One of possible situations, traced step by step for two writer threads (W0, W1) and one reader thread (R0). W0 entered put() earlier than W1, was interrupted by OS or hardware and finished later.
从设计的角度来看,我会将整个队列视为共享资源,并使用单个互斥锁来保护它。
写入者执行以下操作:
读取器执行以下操作:
From a design point of view, I would consider the whole queue as a shared resource and protect it with a single mutex.
Writers do the following:
Readers do the following:
我有一个理论。这是一个循环队列,因此一个读取线程可能会被重叠。假设读取器获取索引 0。在执行任何操作之前,它会失去 CPU。另一个读取器线程获取索引 1,然后是 2,然后 3 ...然后是 7,然后是 0。第一个读取器醒来,两个线程都认为它们具有对索引 0 的独占访问权限。不确定如何证明这一点。希望有帮助。
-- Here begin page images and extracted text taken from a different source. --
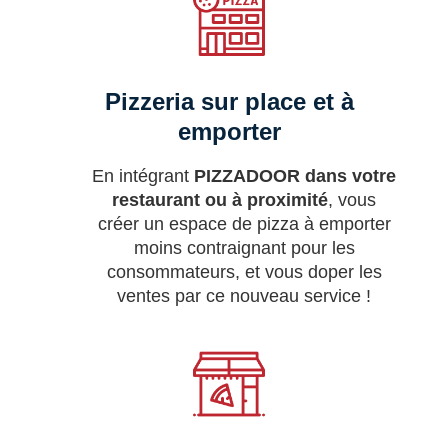
Pizzeria sur place et à
emporter
En intégrant
PIZZADOOR dans votre
restaurant ou à proximité
, vous
créer un espace de pizza à emporter
moins contraignant pour les
consommateurs, et vous doper les
ventes par ce nouveau service !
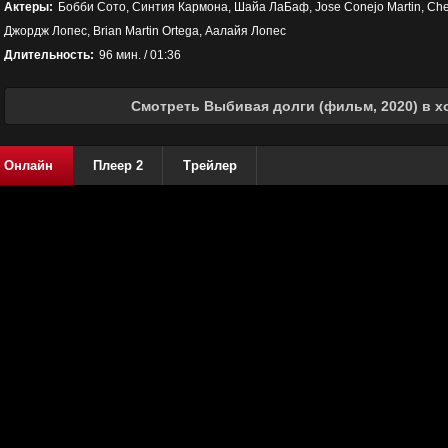
Актеры:
Бобби Сото, Синтия Кармона, Шайа ЛаБаф, Jose Conejo Martin, Che
Джордж Лопес, Brian Martin Ortega, Аалайя Лопес
Длительность:
96 мин. / 01:36
Смотреть Выбивая долги (фильм, 2020) в х
Онлайн
Плеер 2
Трейлер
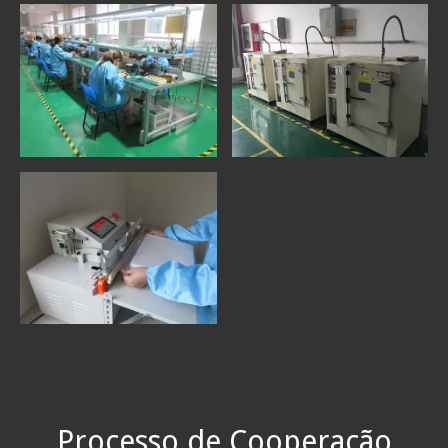
Processo de Cooperação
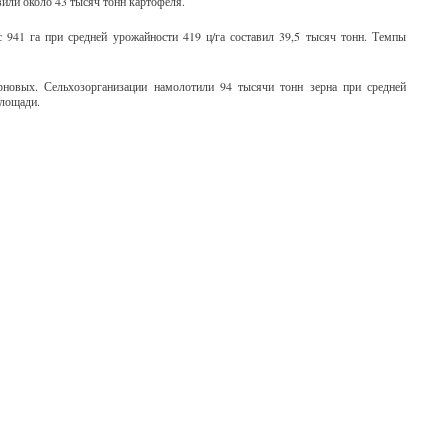
вили около 43 тысяч тонн картофеля.
941 га при средней урожайности 419 ц/га составил 39,5 тысяч тонн. Темпы
овых. Сельхозорганизации намолотили 94 тысячи тонн зерна при средней
площади.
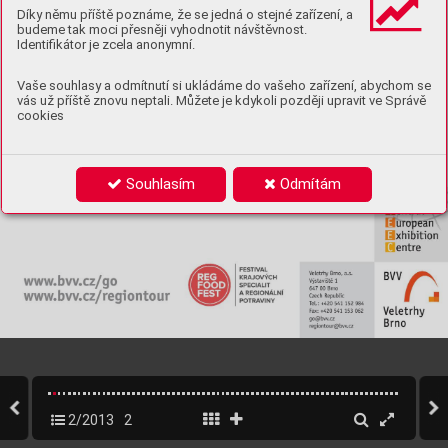
Díky němu příště poznáme, že se jedná o stejné zařízení, a
budeme tak moci přesněji vyhodnotit návštěvnost.
Identifikátor je zcela anonymní.
Vaše souhlasy a odmítnutí si ukládáme do vašeho zařízení, abychom se
vás už příště znovu neptali. Můžete je kdykoli později upravit ve Správě
cookies
Souhlasím
Odmítám
2/2013
2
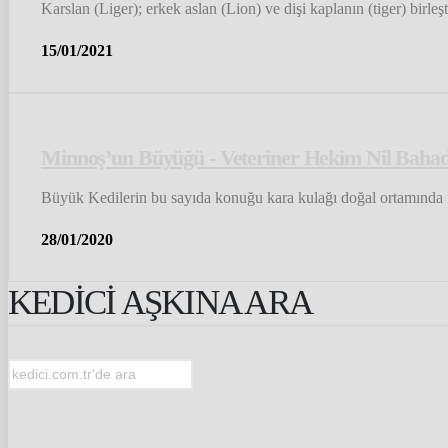
Karslan (Liger); erkek aslan (Lion) ve dişi kaplanın (tiger) birle
15/01/2021
Minnoş’un Büyüğü - Veteriner Hekim Nil Bahadı
Büyük Kedilerin bu sayıda konuğu kara kulağı doğal ortamında i
28/01/2020
KEDİCİ AŞKINA ARA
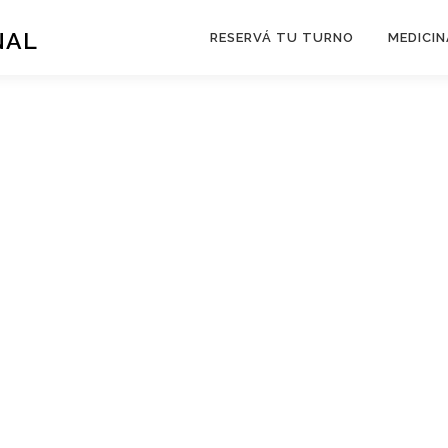
NAL
RESERVÁ TU TURNO
MEDICIN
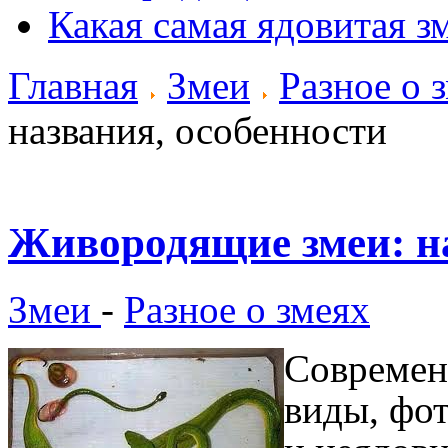
Какая самая ядовитая з
Главная
Змеи
Разное о 
названия, особенности
Живородящие змеи: на
Змеи
-
Разное о змеях
Современн
виды, фо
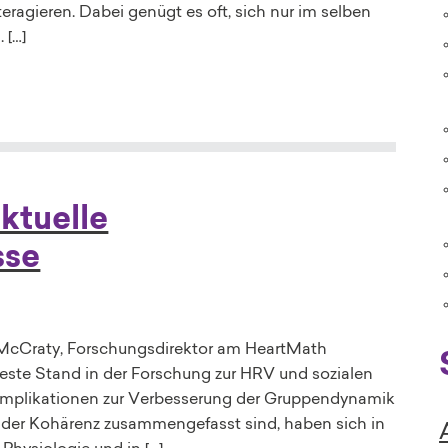
ragieren. Dabei genügt es oft, sich nur im selben
 […]
ktuelle
sse
n McCraty, Forschungsdirektor am HeartMath
ueste Stand in der Forschung zur HRV und sozialen
Implikatio­nen zur Verbesserung der Gruppendynamik
f der Kohärenz zusammengefasst sind, haben sich in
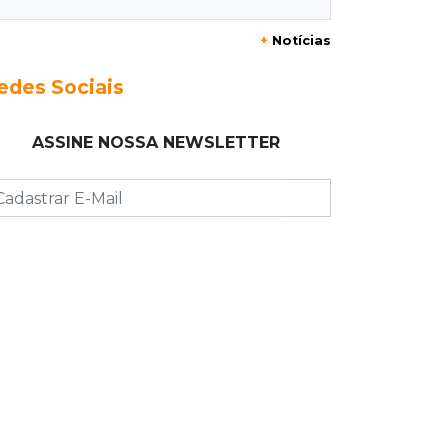
+
Notícias
15:35
Crime no Coophavila II
Acusado de matar ex da esposa a
edes Sociais
facadas alega legítima defesa e é
absolvido
ASSINE NOSSA NEWSLETTER
15:28
Curso de Linguagens
UEMS abre inscrições para
voluntários ensinarem português a
estrangeiros
15:15
Pegue o guarda-chuva
Chuva chega à Capital e antecipa
mudança no tempo prevista para o
fim de semana
15:03
Dados públicos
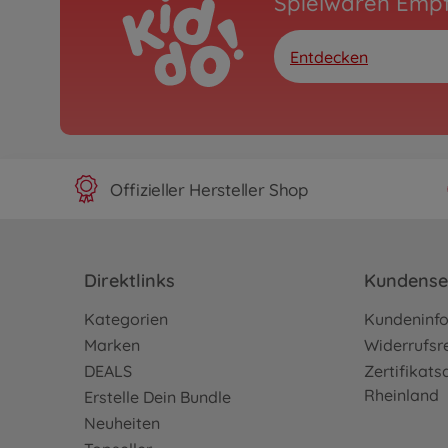
Spielwaren Emp
Entdecken
Offizieller Hersteller Shop
Direktlinks
Kundense
Kategorien
Kundeninf
Marken
Widerrufsr
DEALS
Zertifikat
Rheinland
Erstelle Dein Bundle
Neuheiten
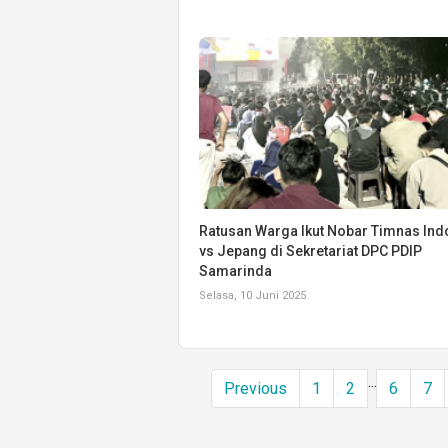
Ratusan Warga Ikut Nobar Timnas Ind
vs Jepang di Sekretariat DPC PDIP
Samarinda
Selasa, 10 Juni 2025
...
Previous
1
2
6
7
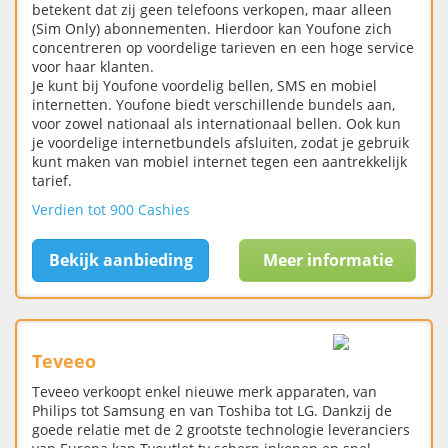
betekent dat zij geen telefoons verkopen, maar alleen
(Sim Only) abonnementen. Hierdoor kan Youfone zich
concentreren op voordelige tarieven en een hoge service
voor haar klanten.
Je kunt bij Youfone voordelig bellen, SMS en mobiel
internetten. Youfone biedt verschillende bundels aan,
voor zowel nationaal als internationaal bellen. Ook kun
je voordelige internetbundels afsluiten, zodat je gebruik
kunt maken van mobiel internet tegen een aantrekkelijk
tarief.
Verdien tot 900 Cashies
Bekijk aanbieding
Meer informatie
Teveeo
Teveeo verkoopt enkel nieuwe merk apparaten, van
Philips tot Samsung en van Toshiba tot LG. Dankzij de
goede relatie met de 2 grootste technologie leveranciers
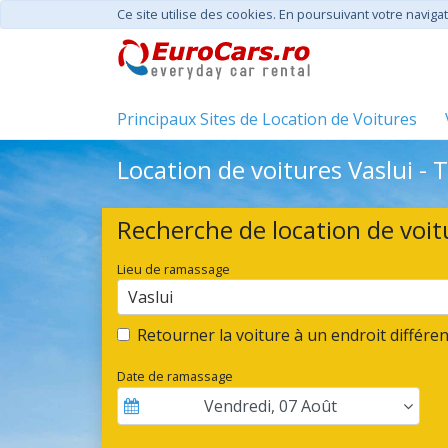
Ce site utilise des cookies. En poursuivant votre navigat
Principaux Sites de Location de Voitures
Location de voitures Vaslui - 
Recherche de location de voit
Lieu de ramassage
Vaslui
Retourner la voiture à un endroit différen
Date de ramassage
Vendredi
,
07
Août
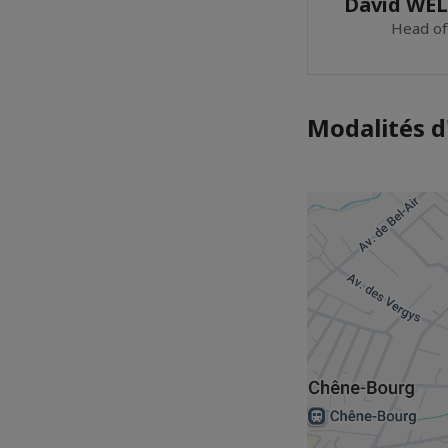
David WEL
Head of
Modalités d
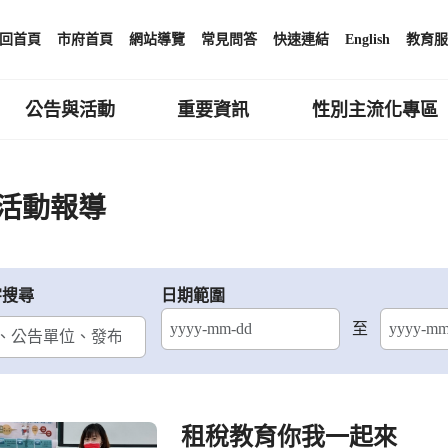
回首頁
市府首頁
網站導覽
常見問答
快速連結
English
教育服
公告與活動
重要資訊
性別主流化專區
活動報導
字搜尋
日期範圍
至
結束日期
租稅教育你我一起來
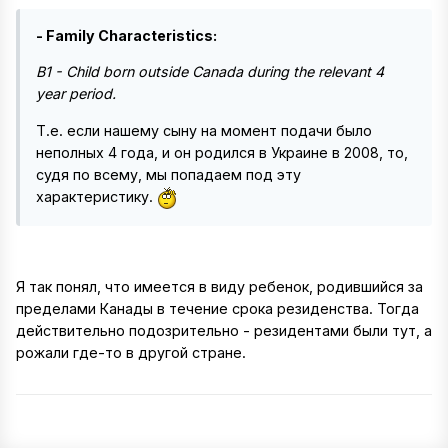
- Family Characteristics:
B1 - Child born outside Canada during the relevant 4
year period.
Т.е. если нашему сыну на момент подачи было
неполных 4 года, и он родился в Украине в 2008, то,
судя по всему, мы попадаем под эту
характеристику.
Я так понял, что имеется в виду ребенок, родившийся за
пределами Канады в течение срока резиденства. Тогда
действительно подозрительно - резидентами были тут, а
рожали где-то в другой стране.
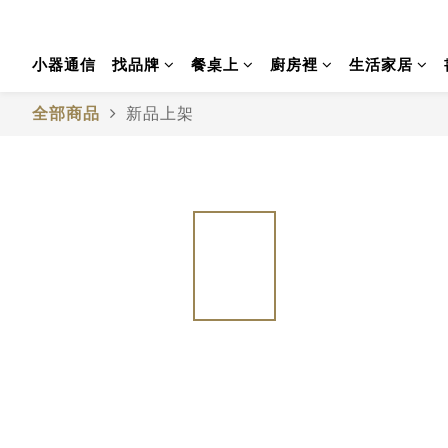
小器通信
找品牌
餐桌上
廚房裡
生活家居
全部商品
新品上架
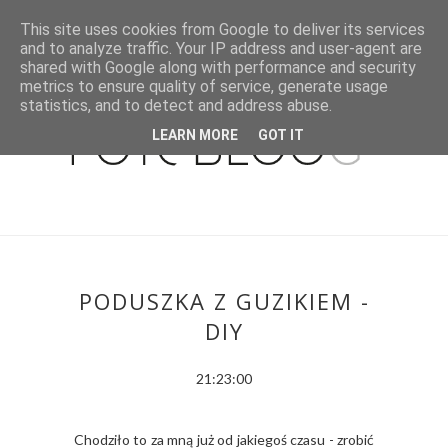
This site uses cookies from Google to deliver its services
and to analyze traffic. Your IP address and user-agent are
shared with Google along with performance and security
metrics to ensure quality of service, generate usage
statistics, and to detect and address abuse.
LEARN MORE
GOT IT
PODUSZKA Z GUZIKIEM -
DIY
21:23:00
Chodziło to za mną już od jakiegoś czasu - zrobić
I have a theory. It's a circular queue so one reading thread may be getting lapped. Say a reader takes index 0. Before it does anything it loses the CPU. Another reader thread takes index 1, then 2, then 3 ... then 7, then 0. The first reader wakes up and both threads think they have exclusive access to index 0. Not sure how to prove it. Hope that helps.